Recente relatório encomendada
pelo Conselho Nacional de Justiça (CNJ) e o Poder Judiciário apontou um
crescimento de aproximadamente 130% nas demandas de primeira instância entre
2008 e 2017. A pesquisa, realizada com base em dados da Lei de Acesso à
Informação, identificou 498.715 processos em primeira instância, distribuídos
entre 17 justiças estaduais e 277.411 processos de segunda instância,
distribuídos entre 15 tribunais estaduais. Na segunda instância, houve um salto
de 2.969 processos em 2008 para mais de 20 mil em 2017.
Problemas com os convênios
foram a maior causa (30,3%) dos pedidos de processos relacionados ao assunto no
país.
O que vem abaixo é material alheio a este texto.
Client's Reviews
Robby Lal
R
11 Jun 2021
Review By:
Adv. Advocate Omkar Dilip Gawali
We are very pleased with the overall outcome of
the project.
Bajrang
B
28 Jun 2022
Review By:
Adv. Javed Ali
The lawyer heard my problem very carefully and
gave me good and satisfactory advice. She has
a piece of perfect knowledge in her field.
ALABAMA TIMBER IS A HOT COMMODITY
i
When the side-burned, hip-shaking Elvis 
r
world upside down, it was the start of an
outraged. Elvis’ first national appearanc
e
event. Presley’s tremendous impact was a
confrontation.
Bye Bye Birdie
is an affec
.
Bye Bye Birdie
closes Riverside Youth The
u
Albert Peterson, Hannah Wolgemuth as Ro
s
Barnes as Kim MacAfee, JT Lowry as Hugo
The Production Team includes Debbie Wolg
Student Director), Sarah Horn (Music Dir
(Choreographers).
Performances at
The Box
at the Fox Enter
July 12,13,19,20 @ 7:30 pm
Outros assuntos levados ao Judiciário foram: pedidos de seguro em
saúde (21,1%), saúde pública (11,7%), tratamento médico-hospitalar ou fornecimento
de medicamentos (7,8%) e fornecimento de medicamentos (5,6%). Na segunda
instância, planos de saúde respondem por 38,4% e seguro, por 24,7%. Na primeira
instância, são saúde pública (23%), planos de saúde (22,8%) e seguro (14%).
O estudo também revelou que, em São Paulo, 82% dos processos se
referem a planos de saúde, tendo distribuído 116.518 casos nessa categoria. Já
no Rio de Janeiro, saúde pública é o principal entrave, com 35% dos casos. Em
Minas Gerais, a maior demanda judicial é pelo acesso ao tratamento
médico-hospitalar ou fornecimento de medicamentos, com 21%. E, em Santa Catarina, o tema mais
recorrente, com 28% dos casos, é o acesso aos medicamentos.
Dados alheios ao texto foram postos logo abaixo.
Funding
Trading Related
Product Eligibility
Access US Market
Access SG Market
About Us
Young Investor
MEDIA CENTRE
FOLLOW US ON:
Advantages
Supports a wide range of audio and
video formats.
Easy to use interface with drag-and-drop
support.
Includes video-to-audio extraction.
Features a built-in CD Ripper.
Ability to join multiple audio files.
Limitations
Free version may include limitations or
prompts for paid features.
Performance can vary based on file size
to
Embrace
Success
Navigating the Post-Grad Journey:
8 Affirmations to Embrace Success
Segundo dados apresentados pelo
CNJ, o caso de maior relevo é o que envolve órteses e próteses, citados em mais
de 108 mil decisões de tutela antecipada em uma amostra de 188 mil. Claro que o
valor de órteses e próteses e o caráter de urgência algumas vezes associado à
sua utilização explicariam o elevado número de pedido de liminares; no entanto, chama atenção o fato de muitos
profissionais da saúde ganham mais pela indicação de certas marcas e tipos
desses materiais cirúrgicos.
Independentemente dos pedidos
irreais que alguns pacientes demandam ao Judiciário, esses números constatam
que a saúde no Brasil sofre os efeitos de uma má gestão política, econômica e
administrativa. É preciso mais que do que ações pontuais para que se resolva
ou, pelo menos, amenize a situação atual.
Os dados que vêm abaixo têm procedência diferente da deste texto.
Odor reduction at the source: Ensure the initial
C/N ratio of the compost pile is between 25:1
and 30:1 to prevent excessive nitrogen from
Não se pode olvidar que há também uma
cultura de favorecimento diretamente ao médico, seja por meio da prescrição de
medicamentos desnecessários com incentivos financeiros por fornecedores e
laboratórios, seja por honorários profissionais que o médico irá receber pelo
procedimento. Tem-se assistido ao desmanche de quadrilhas formados por
profissionais da saúde com escopo de fraudar o sistema de saúde quer público
que privado, por exemplo, ao prescrever medicamentos pela marca, em vez de
indicar apenas o princípio ativo.
O cenário é crítico e o sistema
de saúde está à beira de um colapso. Os pacientes brasileiros sofrem com a
falta de leitos, de atendimento de qualidade, com equipamentos decentes para
exames e diagnósticos, com o tempo de espera para cirurgias e procedimentos,
com a distribuição e o preço de medicamentos. Sem esquecer que a falta de
políticas de promoção à saúde, tal como tratamento de água e saneamento básico
colaboram para a indústria da doença.
A judicialização no setor é um
problema crônico, que parece um caminho sem fim. Há mais de uma década
discute-se a possibilidade de uma força-tarefa entre os operadores do Direito e
os profissionais da saúde para se resolver esta questão. Entretanto, enquanto a
política do Governo Federal não fizer sua parte, com ações, mudanças de gestão,
previsões de gastos e uma atenção especial aos hospitais públicos, o Judiciário
continuará servindo como porta de acesso àqueles que conseguem pagar advogados
para ter privilégios ou para serem colocados à frente nas filas de espera para
os diversos procedimentos da no SUS.
A cultura do cidadão de
entender a saúde como um direito de todos, de forma a que não se poderá suprir
apenas os interesses individuais também é essencial. Aquele que usa seu plano
de saúde para exames desnecessários ou judicializa para procedimentos e
medicamentos que nem sequer utiliza também colabora para o caos na saúde.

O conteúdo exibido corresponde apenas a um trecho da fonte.